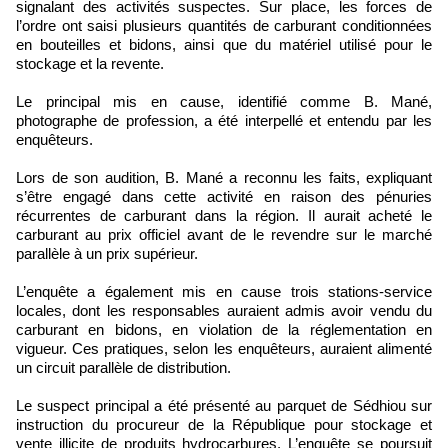
signalant des activités suspectes. Sur place, les forces de
l’ordre ont saisi plusieurs quantités de carburant conditionnées
en bouteilles et bidons, ainsi que du matériel utilisé pour le
stockage et la revente.
Le principal mis en cause, identifié comme B. Mané,
photographe de profession, a été interpellé et entendu par les
enquêteurs.
Lors de son audition, B. Mané a reconnu les faits, expliquant
s’être engagé dans cette activité en raison des pénuries
récurrentes de carburant dans la région. Il aurait acheté le
carburant au prix officiel avant de le revendre sur le marché
parallèle à un prix supérieur.
L’enquête a également mis en cause trois stations-service
locales, dont les responsables auraient admis avoir vendu du
carburant en bidons, en violation de la réglementation en
vigueur. Ces pratiques, selon les enquêteurs, auraient alimenté
un circuit parallèle de distribution.
Le suspect principal a été présenté au parquet de Sédhiou sur
instruction du procureur de la République pour stockage et
vente illicite de produits hydrocarbures. L’enquête se poursuit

#### What is required:
Write out the whole listing exactly. Pictures stay out.

#### Task response:
signalant des activités suspectes. Sur place, les forces de
l’ordre ont saisi plusieurs quantités de carburant conditionnées
en bouteilles et bidons, ainsi que du matériel utilisé pour le
stockage et la revente.
Le principal mis en cause, identifié comme B. Mané,
photographe de profession, a été interpellé et entendu par les
enquêteurs.
Lors de son audition, B. Mané a reconnu les faits, expliquant
s’être engagé dans cette activité en raison des pénuries
récurrentes de carburant dans la région. Il aurait acheté le
carburant au prix officiel avant de le revendre sur le marché
parallèle à un prix supérieur.
L’enquête a également mis en cause trois stations-service
locales, dont les responsables auraient admis avoir vendu du
carburant en bidons, en violation de la réglementation en
vigueur. Ces pratiques, selon les enquêteurs, auraient alimenté
un circuit parallèle de distribution.
Le suspect principal a été présenté au parquet de Sédhiou sur
instruction du procureur de la République pour stockage et
vente illicite de produits hydrocarbures. L’enquête se poursuit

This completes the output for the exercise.